4. Running with Hypercorn (locally):

If you want to run the app locally with Hypercorn, simply execute this:

hypercorn app:run -k asyncio

This will start both the Telethon client and the Hypercorn HTTP server, running on the same asyncio event loop.

5. Alternative Setup (Using asyncio.create_task):

If you want more control over managing the Telethon client and the HTTP server, you can use asyncio.create_task to run both in parallel:

import asyncio
from telethon import TelegramClient
from hypercorn.asyncio import serve
from hypercorn.config import Config
from fastapi import FastAPI

api_id = 'your_api_id'
api_hash = 'your_api_hash'

client = TelegramClient('session_name', api_id, api_hash)

app = FastAPI()

@app.get("/")
async def root():
    return {"message": "Hello, World!"}

async def run_telethon():
    await client.start()
    print("Telethon client started")
    await client.run_until_disconnected()

async def run_hypercorn():
    config = Config()
    config.bind = ["0.0.0.0:8000"]
    await serve(app, config)

async def run():
    # Run Telethon and Hypercorn in parallel
    task_telethon = asyncio.create_task(run_telethon())
    task_hypercorn = asyncio.create_task(run_hypercorn())

    # Wait for both tasks to complete
    await asyncio.gather(task_telethon, task_hypercorn)

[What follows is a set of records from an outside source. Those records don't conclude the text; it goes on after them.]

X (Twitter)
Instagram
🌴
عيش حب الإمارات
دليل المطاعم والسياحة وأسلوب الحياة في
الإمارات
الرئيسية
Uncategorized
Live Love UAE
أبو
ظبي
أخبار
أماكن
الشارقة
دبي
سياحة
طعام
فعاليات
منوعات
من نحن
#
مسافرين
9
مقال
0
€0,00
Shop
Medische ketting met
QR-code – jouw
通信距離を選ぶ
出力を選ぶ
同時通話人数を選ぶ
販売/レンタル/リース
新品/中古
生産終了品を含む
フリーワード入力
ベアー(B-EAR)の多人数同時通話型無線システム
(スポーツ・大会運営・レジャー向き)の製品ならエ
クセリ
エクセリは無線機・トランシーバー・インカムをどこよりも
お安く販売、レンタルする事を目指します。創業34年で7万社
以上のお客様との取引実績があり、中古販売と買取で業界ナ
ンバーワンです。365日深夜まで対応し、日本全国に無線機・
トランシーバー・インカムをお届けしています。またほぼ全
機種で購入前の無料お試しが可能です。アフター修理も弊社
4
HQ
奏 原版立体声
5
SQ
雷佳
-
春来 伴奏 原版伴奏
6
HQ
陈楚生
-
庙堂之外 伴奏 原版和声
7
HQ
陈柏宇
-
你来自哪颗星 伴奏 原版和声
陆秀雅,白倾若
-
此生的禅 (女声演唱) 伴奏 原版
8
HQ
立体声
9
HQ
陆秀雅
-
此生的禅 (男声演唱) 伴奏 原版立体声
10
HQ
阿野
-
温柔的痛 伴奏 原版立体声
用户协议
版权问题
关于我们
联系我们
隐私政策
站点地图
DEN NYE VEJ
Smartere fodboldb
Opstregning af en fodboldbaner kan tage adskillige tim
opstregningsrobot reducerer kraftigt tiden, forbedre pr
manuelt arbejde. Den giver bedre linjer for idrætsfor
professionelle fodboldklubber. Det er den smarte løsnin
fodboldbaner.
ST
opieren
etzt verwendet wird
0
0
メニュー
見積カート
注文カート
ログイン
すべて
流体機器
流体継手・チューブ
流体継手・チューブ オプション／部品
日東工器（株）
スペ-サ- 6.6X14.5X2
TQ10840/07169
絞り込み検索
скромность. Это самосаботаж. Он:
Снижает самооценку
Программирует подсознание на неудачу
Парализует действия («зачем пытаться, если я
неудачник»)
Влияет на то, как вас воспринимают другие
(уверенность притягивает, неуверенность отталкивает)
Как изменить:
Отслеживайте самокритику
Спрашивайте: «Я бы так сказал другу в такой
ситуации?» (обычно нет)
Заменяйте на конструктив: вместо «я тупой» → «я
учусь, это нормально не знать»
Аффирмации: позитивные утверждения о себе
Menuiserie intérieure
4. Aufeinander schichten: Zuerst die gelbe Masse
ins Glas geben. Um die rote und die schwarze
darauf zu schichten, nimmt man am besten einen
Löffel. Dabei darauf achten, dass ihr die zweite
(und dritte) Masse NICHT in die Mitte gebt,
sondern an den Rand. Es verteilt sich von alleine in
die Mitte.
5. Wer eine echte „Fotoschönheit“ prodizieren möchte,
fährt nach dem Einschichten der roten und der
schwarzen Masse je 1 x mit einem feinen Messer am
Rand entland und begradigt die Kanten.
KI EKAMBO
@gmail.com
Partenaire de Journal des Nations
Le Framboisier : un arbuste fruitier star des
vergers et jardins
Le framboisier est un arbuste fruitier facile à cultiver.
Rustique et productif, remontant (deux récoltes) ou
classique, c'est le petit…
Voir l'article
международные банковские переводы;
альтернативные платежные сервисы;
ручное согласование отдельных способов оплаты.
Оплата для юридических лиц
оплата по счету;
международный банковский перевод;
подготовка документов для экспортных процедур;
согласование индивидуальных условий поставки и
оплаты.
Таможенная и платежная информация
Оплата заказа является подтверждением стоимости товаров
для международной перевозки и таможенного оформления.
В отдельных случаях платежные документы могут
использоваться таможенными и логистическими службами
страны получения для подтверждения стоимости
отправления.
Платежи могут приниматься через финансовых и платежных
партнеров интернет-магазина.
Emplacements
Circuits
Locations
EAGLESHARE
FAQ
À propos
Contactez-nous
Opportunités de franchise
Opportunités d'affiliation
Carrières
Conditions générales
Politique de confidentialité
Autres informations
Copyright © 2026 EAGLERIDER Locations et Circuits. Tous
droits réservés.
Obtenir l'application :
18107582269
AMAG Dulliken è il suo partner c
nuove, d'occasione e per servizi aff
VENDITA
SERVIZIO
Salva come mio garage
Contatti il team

if __name__ == "__main__":
    asyncio.run(run())

This method uses asyncio.create_task to run both the Telethon client and Hypercorn server as asynchronous tasks in parallel.

Conclusion

  • Telethon client and Hypercorn run on the same event loop by ensuring that both are part of the same asyncio task.
  • The run() function combines the initialization of the Telethon client and the Hypercorn server, ensuring both are running asynchronously.
  • The Procfile is configured to start the Hypercorn server with -k asyncio to use asyncio.

This setup ensures that Telethon (which is asyncio-based) and Hypercorn (also asyncio-based) run smoothly in the same application.